How the building blocks of a creative effectiveness culture directly impact performance
New research from the ANA and WARC demonstrates that brands in possession of just one of the six building blocks essential to developing a culture of creative effectiveness outperform those with none – and the more building blocks in place, the better the performance.
Why a culture of creative effectiveness matters
Effectiveness is a team sport that extends beyond the marketing department. Last year’s festival saw the release of the first Culture of Creative Effectiveness report, which identified the barriers to effectiveness as a cultural problem. “What we found very early in our research was the problem really was a cultural issue,” explained Adi Kishore, insight director at WARC, introducing the latest research on the Creative Impact track at the Cannes Lions International Festival of Creativity.
Building blocks of creative effectiveness
The original research recommended an Align, Build, Embed (ABE) framework to support the development of cultures of effectiveness across brands. This breaks down into six blocks: vision and alignment; metrics and evidence; creative effectiveness systems and processes; establishing a common language; partner inclusion; and global diffusion.
The new research examines the aggregate effect of those building blocks in driving creative effectiveness by surveying hundreds of marketers. Each was asked questions around the building blocks they had established in their organisations against their effectiveness, as measured by certain criteria.
The positive criteria:
- The CEO publicly supports marketing’s role
- Marketing can justify creative investment even in downturns
- The C-Suite understands marketing KPIs
- The global marketing team is committed to creativity
The negative criteria:
- No creative agenda
- No means to measure creative quality
- Metrics don’t properly capture business impact of creative investment
- Creative measures are not trusted outside marketing.
The findings
- Having one of those building blocks made you perform better than if you didn’t, and that was across every single one of these criteria, explained Kishore.
- That begs the question “If having one helps, what if you have multiple blocks?

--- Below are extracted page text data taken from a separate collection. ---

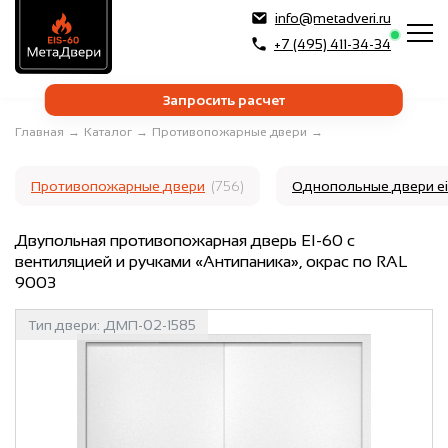
info@metadveri.ru
+7 (495) 411-34-34
Запросить расчет
Главная
→
Каталог
→
Противопожарные двери
→
Противопожарные двери
(756)
Однопольные двери e
Двупольная противопожарная дверь EI-60 с
вентиляцией и ручками «Антипаника», окрас по RAL
9003
Тип двери:
ДМП-02-1585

And what we found was that, again, those with three plus building blocks outperformed those with less than three building blocks across every single one of the criteria we used.” (And going to three blocks is an important step in the framework, of course, as it means that the company has moved past the ‘Align’ stage of the creative effectiveness framework.
- Even on the negative criteria, having even just one building block – say, establishing a common language – saw a company yield better performance than those with none.
Bottom line
“The key thing is: the framework works,” said Latha Sarathy, chief research officer, Association of National Advertisers, speaking onstage.